Обсуждение: postgresql-[any version] from FreeBSD ports - startup problems after crash
postgresql-[any version] from FreeBSD ports - startup problems after crash
От
Ruslan A Dautkhanov
Дата:
Hello !
Server rebooted occasionally after power failure.
And I have stale postmaster.pid file, so postmaster didn't start with error
bill postgres[600]: [1-1] FATAL: file "postmaster.pid" already exists
I think startup script and/or pg_ctl have to be written to check if that
process really exists
and it is postmaster, so DBMS server starts after any hard reboot.
I changed the startup script block
postgresql_command()
{
su -l ${postgresql_user} -c "exec ${command} ${command_args}
${rc_arg}"
}
to
postgresql_cmd()
{
su -l ${postgresql_user} -c "exec ${command} ${command_args}
${rc_arg}"
}
postgresql_command()
{
if [ ".$1" = ".start" ]; then
pidfile="${postgresql_data}/postmaster.pid"

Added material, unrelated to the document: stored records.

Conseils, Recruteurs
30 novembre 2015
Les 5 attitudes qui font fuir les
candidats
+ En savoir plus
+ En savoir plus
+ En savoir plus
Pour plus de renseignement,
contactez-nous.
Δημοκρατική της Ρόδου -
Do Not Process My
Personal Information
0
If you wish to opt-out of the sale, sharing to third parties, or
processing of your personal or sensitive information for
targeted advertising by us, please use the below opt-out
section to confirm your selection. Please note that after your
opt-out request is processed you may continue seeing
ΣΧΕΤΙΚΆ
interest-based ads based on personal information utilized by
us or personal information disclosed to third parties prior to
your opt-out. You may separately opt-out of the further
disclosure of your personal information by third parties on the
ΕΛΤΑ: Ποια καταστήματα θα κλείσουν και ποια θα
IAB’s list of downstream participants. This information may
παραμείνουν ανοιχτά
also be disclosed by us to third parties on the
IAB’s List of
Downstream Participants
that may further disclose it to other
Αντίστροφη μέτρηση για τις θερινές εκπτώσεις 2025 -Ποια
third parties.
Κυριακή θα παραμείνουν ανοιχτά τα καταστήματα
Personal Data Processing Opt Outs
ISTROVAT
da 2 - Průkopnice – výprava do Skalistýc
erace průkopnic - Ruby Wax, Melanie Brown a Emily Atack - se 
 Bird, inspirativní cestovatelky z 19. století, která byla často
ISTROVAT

if [ -e ${pidfile} ]; then
#check if postmaster process really exists
pid_fromfile=`head -1 ${pidfile}`
real_pid=`ps ax | grep -v grep | grep postmaster
| grep ${postgresql_data} | awk '{print $1}'`
if [ "x${pid_fromfile}" = "x${real_pid}" ]; then
echo "Postmater for datadir
${postgresql_data} already run with pid $real_pid"
else
#we have stale pidfile, remove it
unlink $pidfile
#and run postmater safely
postgresql_cmd
fi
else
#.pid file not exists, clean startup
postgresql_cmd
fi
else
postgresql_cmd
fi
}
That I hope satisfy all cases with stale .pid file...
--
Ruslan A Dautkhanov
Ruslan A Dautkhanov <rusland@scn.ru> writes:
> Server rebooted occasionally after power failure.

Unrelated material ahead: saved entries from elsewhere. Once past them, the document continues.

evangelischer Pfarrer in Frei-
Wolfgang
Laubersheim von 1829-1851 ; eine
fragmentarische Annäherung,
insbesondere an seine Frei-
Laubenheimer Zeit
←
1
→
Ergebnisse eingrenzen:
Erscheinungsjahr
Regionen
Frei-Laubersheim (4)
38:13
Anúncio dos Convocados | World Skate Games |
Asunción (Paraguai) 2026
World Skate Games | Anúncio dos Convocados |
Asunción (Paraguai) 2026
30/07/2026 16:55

> And I have stale postmaster.pid file, so postmaster didn't start with error
> bill postgres[600]: [1-1] FATAL: file "postmaster.pid" already exists
You probably need a newer postgres version (you didn't say what you are
using) and/or a more carefully written start script.
Your proposed change in the start script is useless --- do you think the
postmaster doesn't check that already? Furthermore, it's actually
dangerous for reasons we need not get into here; suffice to say that
automated removal of that lock file is NOT a good idea.

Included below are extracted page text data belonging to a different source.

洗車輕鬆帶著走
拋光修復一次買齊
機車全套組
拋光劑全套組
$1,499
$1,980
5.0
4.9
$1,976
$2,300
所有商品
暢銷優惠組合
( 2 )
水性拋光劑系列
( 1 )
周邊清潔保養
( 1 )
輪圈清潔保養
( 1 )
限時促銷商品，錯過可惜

The problem comes up when the startup timing is just different enough
that the PID belonging to the postmaster in the previous boot cycle now
belongs to the shell that's launching it. The postmaster sees a live
process of the correct userid (ie, postgres) and has to assume that
that's a pre-existing postmaster.
We've fixed this in recent releases by having the postmaster also check
for a match to its parent process ID (getppid). The care in the start
script comes because this only works for one level up. Therefore, you
can't "su -c pg_ctl start ..." because that would create three levels of
postgres-owned processes (shell, pg_ctl, postmaster) and if the PID
count is off by 2 instead of 1 then we still lose. You have to invoke
the postmaster directly, "su -c postmaster ...". (Hm, actually it might
work to do "su -c 'exec pg_ctl ...'" ... I have not tried that.)
regards, tom lane
Re: postgresql-[any version] from FreeBSD ports - startup problems after crash
От
"Jim C. Nasby"
Дата:
On Mon, May 15, 2006 at 09:23:33AM -0400, Tom Lane wrote:
> We've fixed this in recent releases by having the postmaster also check
> for a match to its parent process ID (getppid). The care in the start
> script comes because this only works for one level up. Therefore, you
> can't "su -c pg_ctl start ..." because that would create three levels of
> postgres-owned processes (shell, pg_ctl, postmaster) and if the PID
> count is off by 2 instead of 1 then we still lose. You have to invoke
> the postmaster directly, "su -c postmaster ...". (Hm, actually it might
> work to do "su -c 'exec pg_ctl ...'" ... I have not tried that.)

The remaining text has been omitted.